If you can’t pay the tax on the return, you’ll escape collection action if you keep a low profile by not filing the return.
I hear it repeatedly, each year, year after year. And it’s wrong, over and over.
Four counts of wrong
First, I’ve seen no evidence that the IRS leaps immediately to chase taxpayers whose filed return shows an unpaid liability. In fact there’s a right to an installment agreement if your unpaid tax is $5,000 or less.
Second, failing to file the return on time triggers a tax penalty separate from the penalty for not paying on time. There are two penalties in play here: a penalty for not filing and a different penalty for not paying.
Third, duck the requirement to file, and somehow you’ve given yourself permission to keep putting it off. And of course, now that you are late, you have penalties added to the liability and the interest clock is ticking.

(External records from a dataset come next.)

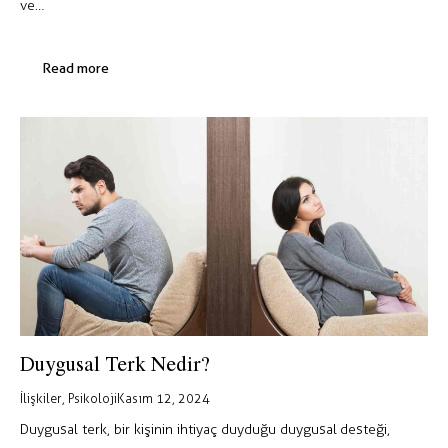
ve…
Read more
Duygusal Terk Nedir?
İlişkiler
,
Psikoloji
Kasım 12, 2024
Duygusal terk, bir kişinin ihtiyaç duyduğu duygusal desteği,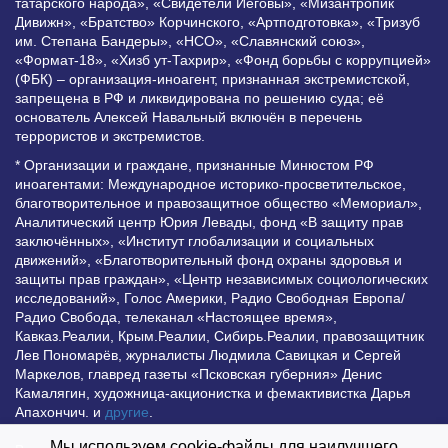
татарского народа», «Свидетели Иеговы», «Мизантропик
Дивижн», «Братство» Корчинского, «Артподготовка», «Тризуб
им. Степана Бандеры», «НСО», «Славянский союз»,
«Формат-18», «Хизб ут-Тахрир», «Фонд борьбы с коррупцией»
(ФБК) – организация-иноагент, признанная экстремистской,
запрещена в РФ и ликвидирована по решению суда; её
основатель Алексей Навальный включён в перечень
террористов и экстремистов.
* Организации и граждане, признанные Минюстом РФ
иноагентами: Международное историко-просветительское,
благотворительное и правозащитное общество «Мемориал»,
Аналитический центр Юрия Левады, фонд «В защиту прав
заключённых», «Институт глобализации и социальных
движений», «Благотворительный фонд охраны здоровья и
защиты прав граждан», «Центр независимых социологических
исследований», Голос Америки, Радио Свободная Европа/
Радио Свобода, телеканал «Настоящее время»,
Кавказ.Реалии, Крым.Реалии, Сибирь.Реалии, правозащитник
Лев Пономарёв, журналисты Людмила Савицкая и Сергей
Маркелов, главред газеты «Псковская губерния» Денис
Камалягин, художница-акционистка и фемактивистка Дарья
Апахончич. и
другие
.
Мы используем cookie-файлы для наилучшего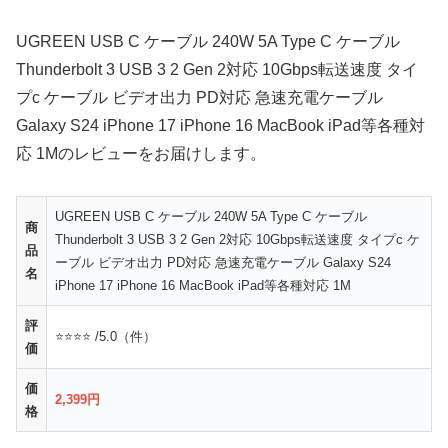
UGREEN USB C ケーブル 240W 5A Type C ケーブル
Thunderbolt 3 USB 3 2 Gen 2対応 10Gbps転送速度 タイ
プc ケーブル ビデオ出力 PD対応 急速充電ケーブル
Galaxy S24 iPhone 17 iPhone 16 MacBook iPad等各種対
応 1Mのレビューをお届けします。
UGREEN USB C ケーブル 240W 5A Type C ケーブル
商
Thunderbolt 3 USB 3 2 Gen 2対応 10Gbps転送速度 タイプc ケ
品
ーブル ビデオ出力 PD対応 急速充電ケーブル Galaxy S24
名
iPhone 17 iPhone 16 MacBook iPad等各種対応 1M
評
⭐⭐⭐⭐ /5.0（件）
価
価
2,399円
格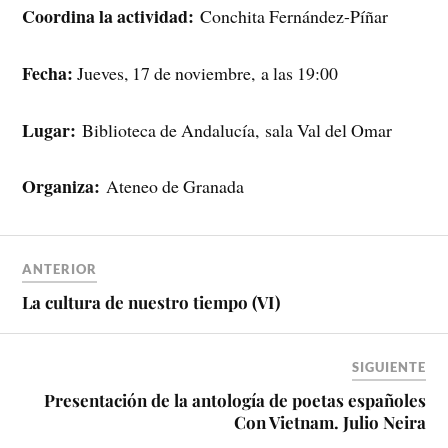
Coordina la actividad:
Conchita Fernández-Píñar
Fecha:
Jueves, 17 de noviembre, a las 19:00
Lugar:
Biblioteca de Andalucía, sala Val del Omar
Organiza:
Ateneo de Granada
ANTERIOR
La cultura de nuestro tiempo (VI)
SIGUIENTE
Presentación de la antología de poetas españoles
Con Vietnam. Julio Neira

But most importantly to a bankruptcy lawyer is that you cannot ever discharge the tax debt in bankruptcy if the return is not filed.
Discharging tax in bankruptcy
Bankruptcy law sorts tax debts into three piles:
- taxes secured by a lien
- taxes that survive a bankruptcy
- taxes dischargeable without payment
If you’ve got tax troubles, you obviously want your obligations to fall in that third pile, the dischargeable taxes. Care to guess what the factor that determines dischargeability? The length of time the return has been on file.
The rule, simplified a bit, is: taxes are dischargeable in bankruptcy if they relate to a tax year whose return was due more than three years before bankruptcy; for which the return, if not filed on time, has been on file for two years; and the taxes for that year were assessed more than 240 days before filing.
So, you can’t begin to consider wiping out tax debt if you don’t file the return and that return needs a certain degree of aging before discharge is possible.
Bankruptcy is not the first choice of ways to resolve tax troubles, but bankruptcy can eliminate tax debt if it comes to that.
But not if you follow the myth that you don’t file the return until you can pay the tax.